Thursday, July 21, 2011

xTx is (AB)normally Special

My title really ruined that oxymoron belonging to xTx's latest story collection "Normally Special." I've not read too many contemporary writers with nom de plumes, but of them, I like xTx best.

Frankly, I wasn't so sure that'd be the case. I mean, xTx reads like the title of a Vin Diesel movie (fitting, since he too is operating under a nom de plume, thank god). Happily, there's where similarities end because xTx doesn't tell stories as they might be by The Diesel. She tells visceral stories that make you feel something, sometimes something terrible (an emotion you weren't sure you understood / weren't sure you were capable of having), but, hey, if that's the effect, that's the effect.

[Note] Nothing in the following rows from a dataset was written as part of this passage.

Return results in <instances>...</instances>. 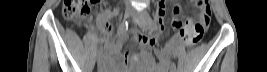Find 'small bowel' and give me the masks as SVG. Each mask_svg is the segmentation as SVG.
Instances as JSON below:
<instances>
[{"label": "small bowel", "instance_id": "obj_1", "mask_svg": "<svg viewBox=\"0 0 267 72\" xmlns=\"http://www.w3.org/2000/svg\"><path fill=\"white\" fill-rule=\"evenodd\" d=\"M158 11H159V13L161 15H164V13H165L164 4H159ZM179 13H180V8L178 6H176L174 8V10H173L174 22L179 21V22H182L183 24H188V23L193 22L192 19H188V21H186V22H183V21L179 20L177 18ZM107 17H108V15H104L102 17V19L100 20V26H101L102 29H104L106 27V25H107L106 24L107 23ZM130 38L135 39L138 42V44H139V46L141 48H146V47H149V46H153L155 44V42H156L155 37L147 36V35H140V36L131 35ZM106 50H107L108 53L111 52L112 48H111V46L109 44L106 45ZM156 55L158 57L161 56L159 51H156ZM129 56H130V53L128 51L126 53V57H129ZM145 62L149 65L150 72H163L164 71V67L166 66V62L164 60H162V67L155 66V61L150 56H147L145 58ZM121 69L122 68H120V70Z\"/></svg>", "mask_w": 267, "mask_h": 72}]
</instances>
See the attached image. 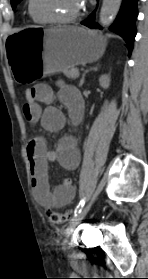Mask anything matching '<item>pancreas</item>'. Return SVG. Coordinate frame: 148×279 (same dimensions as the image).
I'll list each match as a JSON object with an SVG mask.
<instances>
[{
	"label": "pancreas",
	"instance_id": "1",
	"mask_svg": "<svg viewBox=\"0 0 148 279\" xmlns=\"http://www.w3.org/2000/svg\"><path fill=\"white\" fill-rule=\"evenodd\" d=\"M63 73L67 78H70L73 80H75L79 77V71H78V69H76L74 67H66L63 70Z\"/></svg>",
	"mask_w": 148,
	"mask_h": 279
}]
</instances>
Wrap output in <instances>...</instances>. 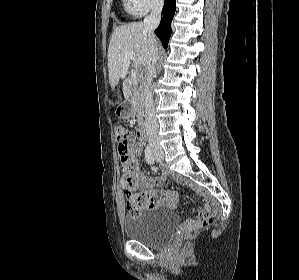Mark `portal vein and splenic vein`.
<instances>
[{
    "mask_svg": "<svg viewBox=\"0 0 299 280\" xmlns=\"http://www.w3.org/2000/svg\"><path fill=\"white\" fill-rule=\"evenodd\" d=\"M133 59H134V53L133 52H126L125 53V61L126 62H130ZM131 77H132L133 84L136 85L137 84V73L135 71L132 72Z\"/></svg>",
    "mask_w": 299,
    "mask_h": 280,
    "instance_id": "18ae733b",
    "label": "portal vein and splenic vein"
}]
</instances>
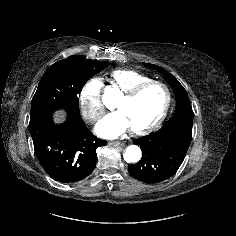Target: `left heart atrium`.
<instances>
[{"label": "left heart atrium", "instance_id": "39dd6f15", "mask_svg": "<svg viewBox=\"0 0 236 236\" xmlns=\"http://www.w3.org/2000/svg\"><path fill=\"white\" fill-rule=\"evenodd\" d=\"M130 128L129 121L121 111L106 115L95 127L98 136L113 139L117 138Z\"/></svg>", "mask_w": 236, "mask_h": 236}]
</instances>
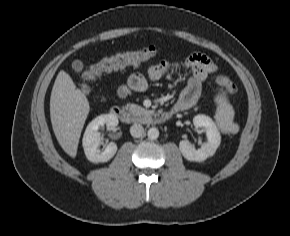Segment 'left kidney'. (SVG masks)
<instances>
[{
	"instance_id": "left-kidney-1",
	"label": "left kidney",
	"mask_w": 290,
	"mask_h": 236,
	"mask_svg": "<svg viewBox=\"0 0 290 236\" xmlns=\"http://www.w3.org/2000/svg\"><path fill=\"white\" fill-rule=\"evenodd\" d=\"M193 124L197 128H203L207 136V142L200 149L196 150L182 140L179 143V149L188 161L201 162L213 156L220 145L221 136L213 120L205 115H197L193 118Z\"/></svg>"
}]
</instances>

And these effects are enviable.

I've actually enjoyed the pocket-size quality of a lot of these various indie books I've gotten my hands on of late. (They make for great, surreptitious reading while I'm at work, for example.) Others, which I'll have further comments on, no doubt, are Ethel Rohan's "Hard to Say" "Artifice 3" (a great indie literary magazine), "Big World" by Mary Miller and "AM/PM" by Amelia Gray.

These are books by lesser known but equally worthy writers as those you'll find in prominent places like The New Yorker, Paris Review, Harper's, Granta and so forth. A Patrick Somerville to match a Gary Shteyngart, a Roxane Gay to match a Z.Z. Packer, a near-every late 20s-early 30s female writer (namely, Alissa Nutting, Amelia Gray, Lindsay Hunter, Jill Summers, Faith Gardner, Mary Miller, Frank Hinton, Ethel Rohan and, of course xTx) to match Karen Russell and Tea Obreht, a Michael Czyzniejewski to every Stephen O'Connor. And you get the idea. I like and have read many contemporary authors of all persuasions / categorizations. I refuse to concede that the better known ones are of a higher literary caliber. If anything I might say the opposite is the case. (I know, I know, how very provocative / controversial of me to side with what is presumably the anti-establishment (the independent publishers) but then again sort of its own smaller, niche establishment in its own right. Well, I'm siding with somebody! Dammit!).

All right, the point is xTx. Her stories fill you with grit, ask you to get gritty, enjoy making you feel like you're being abraded by something especially coarse. And I grant that this might sound a little tongue-in-cheek, but that's only because I have trouble expressing these types of emotions. (Yep, admitting a little vulnerability here, folks.)

My favorites of "Normally Special" were "Standoff" -- which I was on the verge of tears reading, but I didn't cry mostly because of manliness and mine being what it is. But the story is fucking powerful sad. I loved it. The mother and son relationship is tortured by all kinds of emotion, by guilt and by loss and by uncertainty. "She Who Subjected the Sun" is an ambiguously dystopian vision, one in which we are able to understand women have been returned to a state of subjection, or more so, really, made to desire being made subjects, perfectly docile, welcoming their subjection. It's something akin to a normative imposition of the sex slavery trade.

Many of my other favorites were colored by a kind of ambiguity. Maybe it was ambivalence, ambiguous ambivalence. It got me to thinking and to feeling, which I like.